TRY IT: What follows is a set of entries. Repeat them exactly, but not their pictures.

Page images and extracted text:
- - -

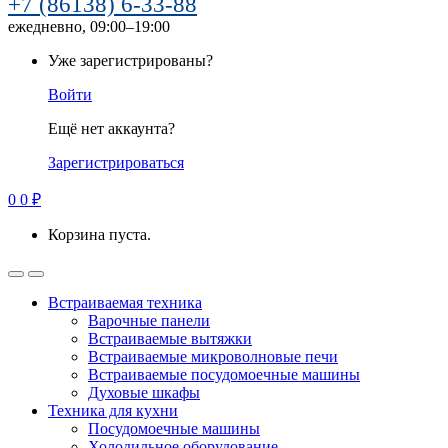
+7 (86138) 6-33-88
ежедневно, 09:00–19:00
Уже зарегистрированы?
Войти
Ещё нет аккаунта?
Зарегистрироваться
0
0
₽
Корзина пуста.
Встраиваемая техника
Варочные панели
Встраиваемые вытяжки
Встраиваемые микроволновые печи
Встраиваемые посудомоечные машины
Духовые шкафы
Техника для кухни
Посудомоечные машины
Холодильное оборудование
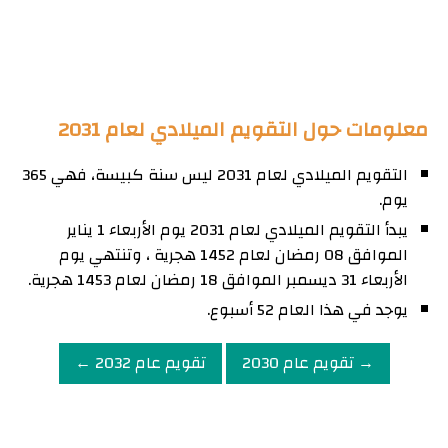
معلومات حول التقويم الميلادي لعام 2031
التقويم الميلادي لعام 2031 ليس سنة كبيسة، فهي 365
يوم.
يبدأ التقويم الميلادي لعام 2031 يوم الأربعاء 1 يناير
الموافق 08 رمضان لعام 1452 هجرية ، وتنتهي يوم
الأربعاء 31 ديسمبر الموافق 18 رمضان لعام 1453 هجرية.
يوجد في هذا العام 52 أسبوع.
→ تقويم عام 2030
تقويم عام 2032 ←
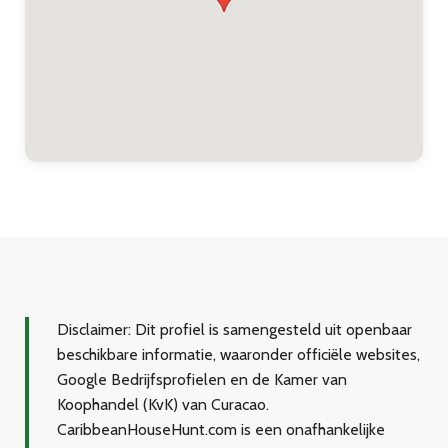
Disclaimer:
Dit profiel is samengesteld uit openbaar
beschikbare informatie, waaronder officiële websites,
Google Bedrijfsprofielen en de Kamer van
Koophandel (KvK) van Curacao.
CaribbeanHouseHunt.com is een onafhankelijke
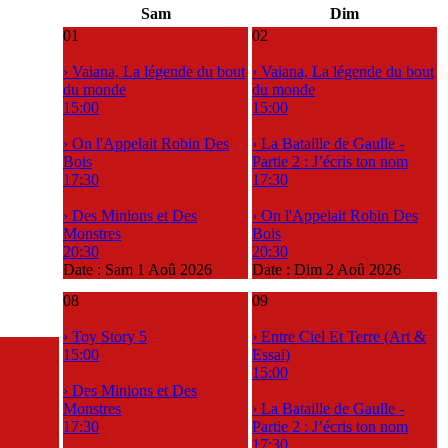
Sam
Dim
01
02
› Vaiana, La légende du bout
› Vaiana, La légende du bout
du monde
du monde
15:00
15:00
› On l'Appelait Robin Des
› La Bataille de Gaulle -
Bois
Partie 2 : J’écris ton nom
17:30
17:30
› Des Minions et Des
› On l'Appelait Robin Des
Monstres
Bois
20:30
20:30
Date :
Sam 1 Aoû 2026
Date :
Dim 2 Aoû 2026
08
09
› Toy Story 5
› Entre Ciel Et Terre (Art &
15:00
Essai)
15:00
› Des Minions et Des
Monstres
› La Bataille de Gaulle -
17:30
Partie 2 : J’écris ton nom
17:30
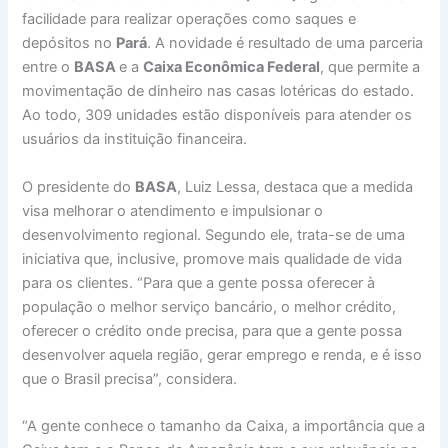
facilidade para realizar operações como saques e
depósitos no
Pará
. A novidade é resultado de uma parceria
entre o
BASA
e a
Caixa Econômica Federal
, que permite a
movimentação de dinheiro nas casas lotéricas do estado.
Ao todo, 309 unidades estão disponíveis para atender os
usuários da instituição financeira.
O presidente do
BASA
, Luiz Lessa, destaca que a medida
visa melhorar o atendimento e impulsionar o
desenvolvimento regional. Segundo ele, trata-se de uma
iniciativa que, inclusive, promove mais qualidade de vida
para os clientes. “Para que a gente possa oferecer à
população o melhor serviço bancário, o melhor crédito,
oferecer o crédito onde precisa, para que a gente possa
desenvolver aquela região, gerar emprego e renda, e é isso
que o Brasil precisa”, considera.
“A gente conhece o tamanho da Caixa, a importância que a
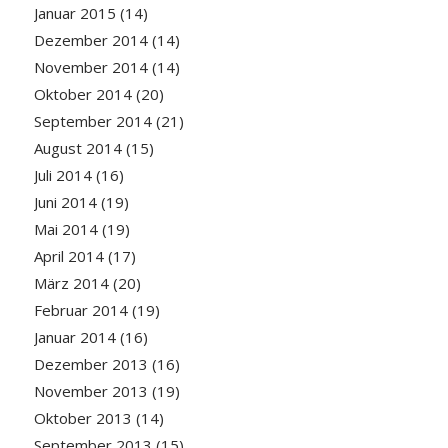
Januar 2015
(14)
Dezember 2014
(14)
November 2014
(14)
Oktober 2014
(20)
September 2014
(21)
August 2014
(15)
Juli 2014
(16)
Juni 2014
(19)
Mai 2014
(19)
April 2014
(17)
März 2014
(20)
Februar 2014
(19)
Januar 2014
(16)
Dezember 2013
(16)
November 2013
(19)
Oktober 2013
(14)
September 2013
(15)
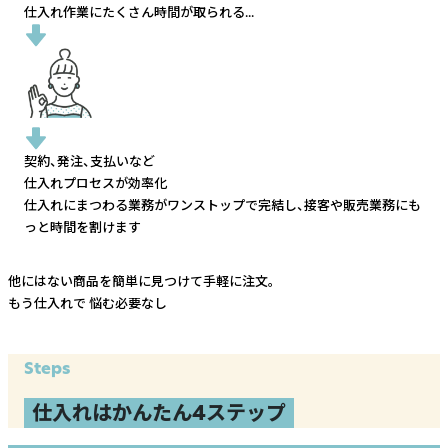
仕入れ作業にたくさん時間が取られる...
契約、発注、支払いなど
仕入れプロセスが効率化
仕入れにまつわる業務がワンストップで完結し、
接客や販売業務にも
っと時間を割けます
他にはない商品を簡単に見つけて手軽に注文。
もう仕入れで
悩む必要なし
Steps
仕入れはかんたん4ステップ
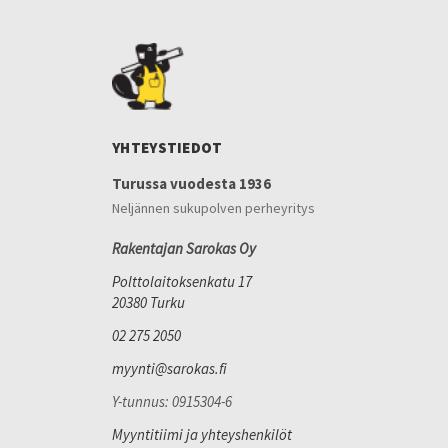
YHTEYSTIEDOT
Turussa vuodesta 1936
Neljännen sukupolven perheyritys
Rakentajan Sarokas Oy
Polttolaitoksenkatu 17
20380 Turku
02 275 2050
myynti@sarokas.fi
Y-tunnus: 0915304-6
Myyntitiimi ja yhteyshenkilöt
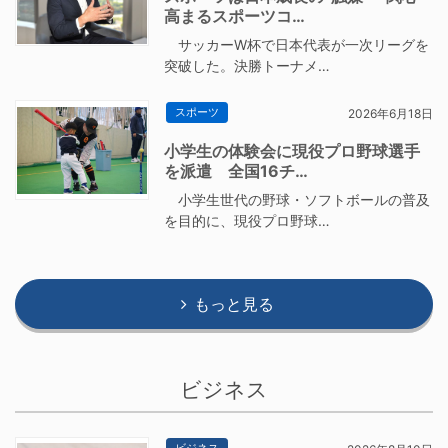
高まるスポーツコ…
サッカーW杯で日本代表が一次リーグを
突破した。決勝トーナメ…
スポーツ
2026年6月18日
小学生の体験会に現役プロ野球選手
を派遣 全国16チ…
小学生世代の野球・ソフトボールの普及
を目的に、現役プロ野球…
もっと見る
ビジネス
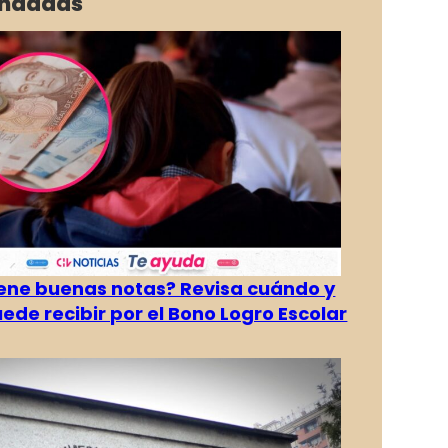
ndadas
tiene buenas notas? Revisa cuándo y
ede recibir por el Bono Logro Escolar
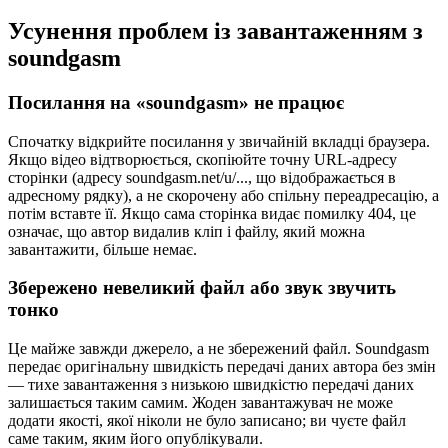
Усунення проблем із завантаженням з
soundgasm
Посилання на «soundgasm» не працює
Спочатку відкрийте посилання у звичайній вкладці браузера.
Якщо відео відтворюється, скопіюйте точну URL-адресу
сторінки (адресу soundgasm.net/u/..., що відображається в
адресному рядку), а не скорочену або спільну переадресацію, а
потім вставте її. Якщо сама сторінка видає помилку 404, це
означає, що автор видалив кліп і файлу, який можна
завантажити, більше немає.
Збережено невеликий файл або звук звучить
тонко
Це майже завжди джерело, а не збережений файл. Soundgasm
передає оригінальну швидкість передачі даних автора без змін
— тихе завантаження з низькою швидкістю передачі даних
залишається таким самим. Жоден завантажувач не може
додати якості, якої ніколи не було записано; ви чуєте файл
саме таким, яким його опублікували.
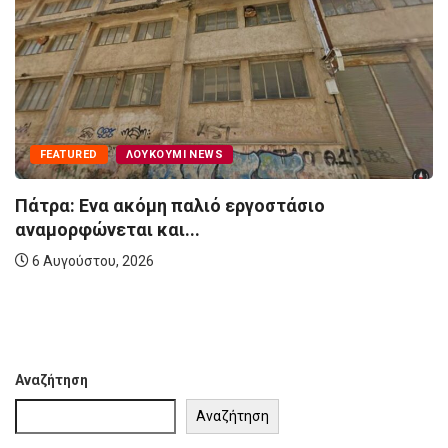
FEATURED
ΛΟΥΚΟΎΜΙ NEWS
Πάτρα: Ενα ακόμη παλιό εργοστάσιο
αναμορφώνεται και...
6 Αυγούστου, 2026
Αναζήτηση
Αναζήτηση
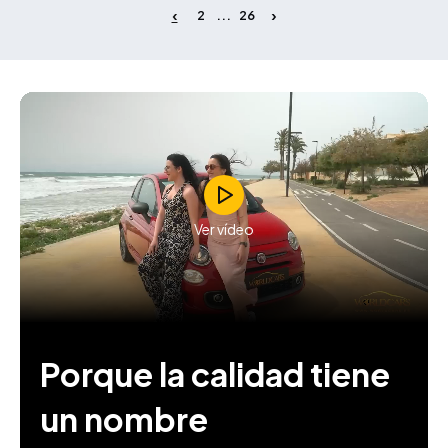
2
26
...
Ver vídeo
Porque la calidad tiene
un nombre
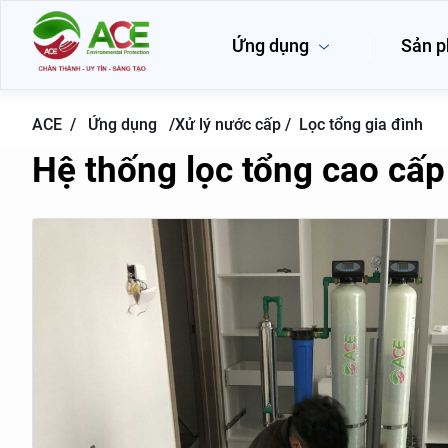
Ứng dụng
Sản 
ACE /
Ứng dụng
/
Xử lý nước cấp /
Lọc tổng gia đình
Hệ thống lọc tổng cao cấp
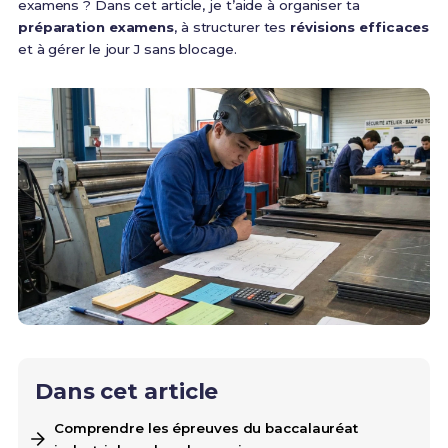
examens ? Dans cet article, je t’aide à organiser ta
préparation examens
, à structurer tes
révisions efficaces
et à gérer le jour J sans blocage.
Dans cet article
Comprendre les épreuves du baccalauréat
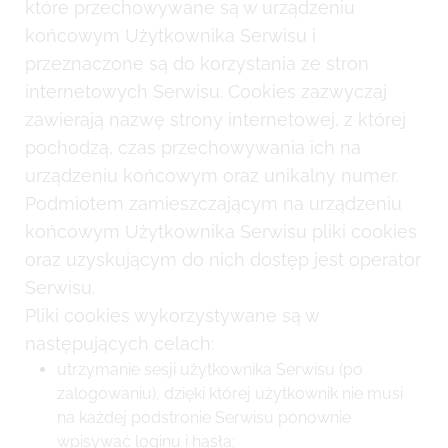
które przechowywane są w urządzeniu
końcowym Użytkownika Serwisu i
przeznaczone są do korzystania ze stron
internetowych Serwisu. Cookies zazwyczaj
zawierają nazwę strony internetowej, z której
pochodzą, czas przechowywania ich na
urządzeniu końcowym oraz unikalny numer.
Podmiotem zamieszczającym na urządzeniu
końcowym Użytkownika Serwisu pliki cookies
oraz uzyskującym do nich dostęp jest operator
Serwisu.
Pliki cookies wykorzystywane są w
następujących celach:
utrzymanie sesji użytkownika Serwisu (po
zalogowaniu), dzięki której użytkownik nie musi
na każdej podstronie Serwisu ponownie
wpisywać loginu i hasła;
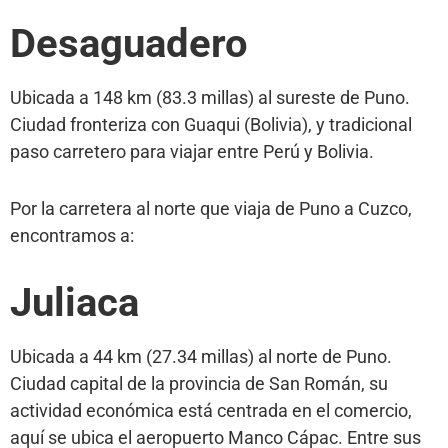
Desaguadero
Ubicada a 148 km (83.3 millas) al sureste de Puno.
Ciudad fronteriza con Guaqui (Bolivia), y tradicional
paso carretero para viajar entre Perú y Bolivia.
Por la carretera al norte que viaja de Puno a Cuzco,
encontramos a:
Juliaca
Ubicada a 44 km (27.34 millas) al norte de Puno.
Ciudad capital de la provincia de San Román, su
actividad económica está centrada en el comercio,
aquí se ubica el aeropuerto Manco Cápac. Entre sus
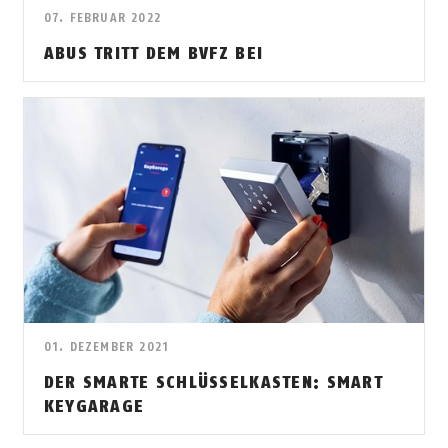
07. FEBRUAR 2022
ABUS TRITT DEM BVFZ BEI
01. DEZEMBER 2021
DER SMARTE SCHLÜSSELKASTEN: SMART
KEYGARAGE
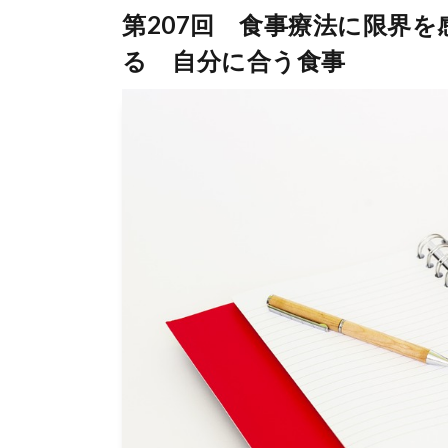
第207回 食事療法に限界
る 自分に合う食事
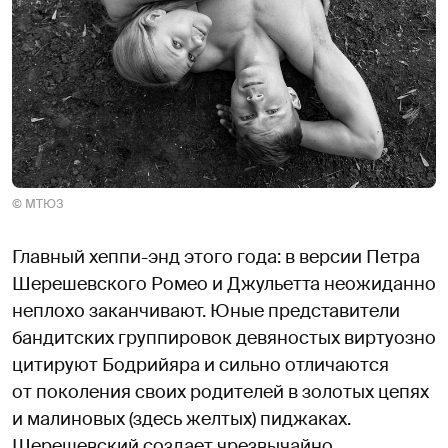
© МТЮЗ
Главный хеппи-энд этого года: в версии Петра
Шерешевского Ромео и Джульетта неожиданно
неплохо заканчивают. Юные представители
бандитских группировок девяностых виртуозно
цитируют Бодрийяра и сильно отличаются
от поколения своих родителей в золотых цепях
и малиновых (здесь желтых) пиджаках.
Шерешевский создает чрезвычайно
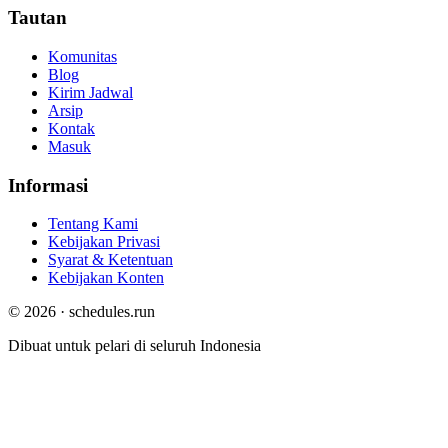
Tautan
Komunitas
Blog
Kirim Jadwal
Arsip
Kontak
Masuk
Informasi
Tentang Kami
Kebijakan Privasi
Syarat & Ketentuan
Kebijakan Konten
© 2026 · schedules.run
Dibuat untuk pelari di seluruh Indonesia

- - -

WRITTEN SOLUTION:
+7 (86138) 6-33-88
ежедневно, 09:00–19:00
Уже зарегистрированы?
Войти
Ещё нет аккаунта?
Зарегистрироваться
0
0
₽
Корзина пуста.
Встраиваемая техника
Варочные панели
Встраиваемые вытяжки
Встраиваемые микроволновые печи
Встраиваемые посудомоечные машины
Духовые шкафы
Техника для кухни
Посудомоечные машины
Холодильное оборудование
معلومات حول التقويم الميلادي لعام 2031
التقويم الميلادي لعام 2031 ليس سنة كبيسة، فهي 365
يوم.
يبدأ التقويم الميلادي لعام 2031 يوم الأربعاء 1 يناير
الموافق 08 رمضان لعام 1452 هجرية ، وتنتهي يوم
الأربعاء 31 ديسمبر الموافق 18 رمضان لعام 1453 هجرية.
يوجد في هذا العام 52 أسبوع.
→ تقويم عام 2030
تقويم عام 2032 ←
Disclaimer:
Dit profiel is samengesteld uit openbaar
beschikbare informatie, waaronder officiële websites,
Google Bedrijfsprofielen en de Kamer van
Koophandel (KvK) van Curacao.
CaribbeanHouseHunt.com is een onafhankelijke
Sam
Dim
01
02
› Vaiana, La légende du bout
› Vaiana, La légende du bout
du monde
du monde
15:00
15:00
› On l'Appelait Robin Des
› La Bataille de Gaulle -
Bois
Partie 2 : J’écris ton nom
17:30
17:30
› Des Minions et Des
› On l'Appelait Robin Des
Monstres
Bois
20:30
20:30
Date :
Sam 1 Aoû 2026
Date :
Dim 2 Aoû 2026
08
09
› Toy Story 5
› Entre Ciel Et Terre (Art &
15:00
Essai)
15:00
› Des Minions et Des
Monstres
› La Bataille de Gaulle -
17:30
Partie 2 : J’écris ton nom
17:30
facilidade para realizar operações como saques e
depósitos no
Pará
. A novidade é resultado de uma parceria
entre o
BASA
e a
Caixa Econômica Federal
, que permite a
movimentação de dinheiro nas casas lotéricas do estado.
Ao todo, 309 unidades estão disponíveis para atender os
usuários da instituição financeira.
O presidente do
BASA
, Luiz Lessa, destaca que a medida
visa melhorar o atendimento e impulsionar o
desenvolvimento regional. Segundo ele, trata-se de uma
iniciativa que, inclusive, promove mais qualidade de vida
para os clientes. “Para que a gente possa oferecer à
população o melhor serviço bancário, o melhor crédito,
oferecer o crédito onde precisa, para que a gente possa
desenvolver aquela região, gerar emprego e renda, e é isso
que o Brasil precisa”, considera.
“A gente conhece o tamanho da Caixa, a importância que a
Januar 2015
(14)
Dezember 2014
(14)
November 2014
(14)
Oktober 2014
(20)
September 2014
(21)
August 2014
(15)
Juli 2014
(16)
Juni 2014
(19)
Mai 2014
(19)
April 2014
(17)
März 2014
(20)
Februar 2014
(19)
Januar 2014
(16)
Dezember 2013
(16)
November 2013
(19)
Oktober 2013
(14)
September 2013
(15)
仕入れ作業にたくさん時間が取られる...
契約、発注、支払いなど
仕入れプロセスが効率化
仕入れにまつわる業務がワンストップで完結し、
接客や販売業務にも
っと時間を割けます
他にはない商品を簡単に見つけて手軽に注文。
もう仕入れで
悩む必要なし
Steps
仕入れはかんたん4ステップ
YHTEYSTIEDOT
Turussa vuodesta 1936
Neljännen sukupolven perheyritys
Rakentajan Sarokas Oy
Polttolaitoksenkatu 17
20380 Turku
02 275 2050
myynti@sarokas.fi
Y-tunnus: 0915304-6
Myyntitiimi ja yhteyshenkilöt
高まるスポーツコ…
サッカーW杯で日本代表が一次リーグを
突破した。決勝トーナメ…
スポーツ
2026年6月18日
小学生の体験会に現役プロ野球選手
を派遣 全国16チ…
小学生世代の野球・ソフトボールの普及
を目的に、現役プロ野球…
もっと見る
ビジネス
ndadas
tiene buenas notas? Revisa cuándo y
ede recibir por el Bono Logro Escolar
Усунення проблем із завантаженням з
soundgasm
Посилання на «soundgasm» не працює
Спочатку відкрийте посилання у звичайній вкладці браузера.
Якщо відео відтворюється, скопіюйте точну URL-адресу
сторінки (адресу soundgasm.net/u/..., що відображається в
адресному рядку), а не скорочену або спільну переадресацію, а
потім вставте її. Якщо сама сторінка видає помилку 404, це
означає, що автор видалив кліп і файлу, який можна
завантажити, більше немає.
Збережено невеликий файл або звук звучить
тонко
Це майже завжди джерело, а не збережений файл. Soundgasm
передає оригінальну швидкість передачі даних автора без змін
— тихе завантаження з низькою швидкістю передачі даних
залишається таким самим. Жоден завантажувач не може
додати якості, якої ніколи не було записано; ви чуєте файл
саме таким, яким його опублікували.
FEATURED
ΛΟΥΚΟΎΜΙ NEWS
Πάτρα: Ενα ακόμη παλιό εργοστάσιο
αναμορφώνεται και...
6 Αυγούστου, 2026
Αναζήτηση
Αναζήτηση
2
26
...
Ver vídeo
Porque la calidad tiene
un nombre
Ứng dụng
Sản 
ACE /
Ứng dụng
/
Xử lý nước cấp /
Lọc tổng gia đình
Hệ thống lọc tổng cao cấp
examens ? Dans cet article, je t’aide à organiser ta
préparation examens
, à structurer tes
révisions efficaces
et à gérer le jour J sans blocage.
Dans cet article
Comprendre les épreuves du baccalauréat
które przechowywane są w urządzeniu
końcowym Użytkownika Serwisu i
przeznaczone są do korzystania ze stron
internetowych Serwisu. Cookies zazwyczaj
zawierają nazwę strony internetowej, z której
pochodzą, czas przechowywania ich na
urządzeniu końcowym oraz unikalny numer.
Podmiotem zamieszczającym na urządzeniu
końcowym Użytkownika Serwisu pliki cookies
oraz uzyskującym do nich dostęp jest operator
Serwisu.
Pliki cookies wykorzystywane są w
następujących celach:
utrzymanie sesji użytkownika Serwisu (po
zalogowaniu), dzięki której użytkownik nie musi
na każdej podstronie Serwisu ponownie
wpisywać loginu i hasła;
Desaguadero
Ubicada a 148 km (83.3 millas) al sureste de Puno.
Ciudad fronteriza con Guaqui (Bolivia), y tradicional
paso carretero para viajar entre Perú y Bolivia.
Por la carretera al norte que viaja de Puno a Cuzco,
encontramos a:
Juliaca
Ubicada a 44 km (27.34 millas) al norte de Puno.
Ciudad capital de la provincia de San Román, su
actividad económica está centrada en el comercio,
aquí se ubica el aeropuerto Manco Cápac. Entre sus
07. FEBRUAR 2022
ABUS TRITT DEM BVFZ BEI
01. DEZEMBER 2021
DER SMARTE SCHLÜSSELKASTEN: SMART
KEYGARAGE
第207回 食事療法に限界
る 自分に合う食事
© МТЮЗ
Главный хеппи-энд этого года: в версии Петра
Шерешевского Ромео и Джульетта неожиданно
неплохо заканчивают. Юные представители
бандитских группировок девяностых виртуозно
цитируют Бодрийяра и сильно отличаются
от поколения своих родителей в золотых цепях
и малиновых (здесь желтых) пиджаках.
Шерешевский создает чрезвычайно
Tautan
Komunitas
Blog
Kirim Jadwal
Arsip
Kontak
Masuk
Informasi
Tentang Kami
Kebijakan Privasi
Syarat & Ketentuan
Kebijakan Konten
© 2026 · schedules.run
Dibuat untuk pelari di seluruh Indonesia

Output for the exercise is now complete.